Problem to work on: From the entries below, copy every line that holds the word "para".

Task data:

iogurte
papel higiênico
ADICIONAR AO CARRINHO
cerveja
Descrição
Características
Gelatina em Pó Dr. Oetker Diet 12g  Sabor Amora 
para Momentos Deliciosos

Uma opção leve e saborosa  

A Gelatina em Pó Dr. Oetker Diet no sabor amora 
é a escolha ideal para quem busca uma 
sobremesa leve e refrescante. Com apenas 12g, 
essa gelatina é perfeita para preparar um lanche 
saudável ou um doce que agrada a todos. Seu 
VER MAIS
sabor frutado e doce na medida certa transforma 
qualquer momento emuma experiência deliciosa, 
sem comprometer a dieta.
* * *
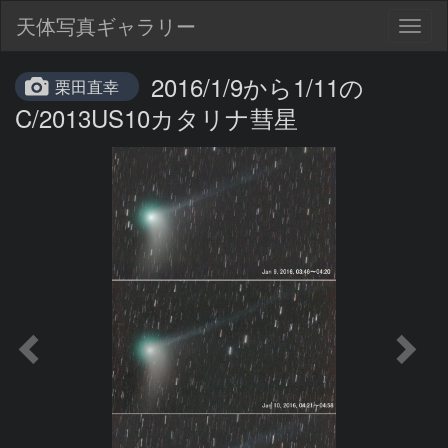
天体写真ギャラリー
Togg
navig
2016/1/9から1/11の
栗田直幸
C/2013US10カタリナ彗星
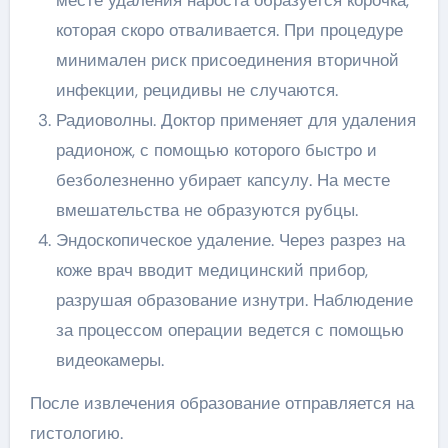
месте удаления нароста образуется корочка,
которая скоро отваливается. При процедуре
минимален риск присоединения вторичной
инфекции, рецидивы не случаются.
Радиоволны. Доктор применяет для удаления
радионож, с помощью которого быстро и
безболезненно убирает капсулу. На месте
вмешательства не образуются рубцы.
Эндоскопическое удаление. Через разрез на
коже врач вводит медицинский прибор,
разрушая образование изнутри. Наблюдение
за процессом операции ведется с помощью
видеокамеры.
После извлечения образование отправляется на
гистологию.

Response to the exercise:
para Momentos Deliciosos
é a escolha ideal para quem busca uma 
essa gelatina é perfeita para preparar um lanche 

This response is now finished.